Saved entries:
--- START ---

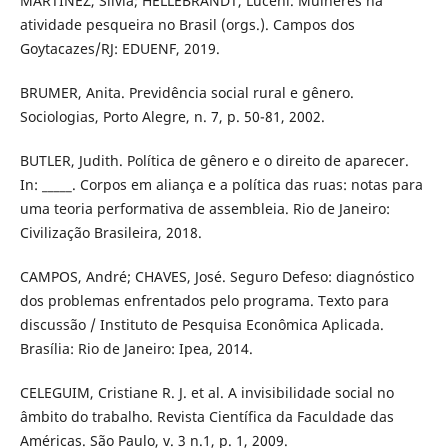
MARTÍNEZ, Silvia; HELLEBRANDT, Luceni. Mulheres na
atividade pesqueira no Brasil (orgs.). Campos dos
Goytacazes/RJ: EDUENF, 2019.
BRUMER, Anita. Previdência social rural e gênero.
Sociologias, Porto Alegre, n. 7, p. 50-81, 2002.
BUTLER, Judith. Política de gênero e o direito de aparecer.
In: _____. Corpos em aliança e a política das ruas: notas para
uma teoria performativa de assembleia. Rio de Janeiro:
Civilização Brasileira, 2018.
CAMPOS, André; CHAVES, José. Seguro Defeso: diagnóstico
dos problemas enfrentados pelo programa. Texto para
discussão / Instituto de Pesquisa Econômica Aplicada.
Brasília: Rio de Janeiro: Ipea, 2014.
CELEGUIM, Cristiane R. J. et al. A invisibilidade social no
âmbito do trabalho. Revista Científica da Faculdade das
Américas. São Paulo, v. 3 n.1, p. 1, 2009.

--- END ---

Instructions for the task: Using the records above, copy all lines that include the word "para".

Result for this exercise:
In: _____. Corpos em aliança e a política das ruas: notas para
dos problemas enfrentados pelo programa. Texto para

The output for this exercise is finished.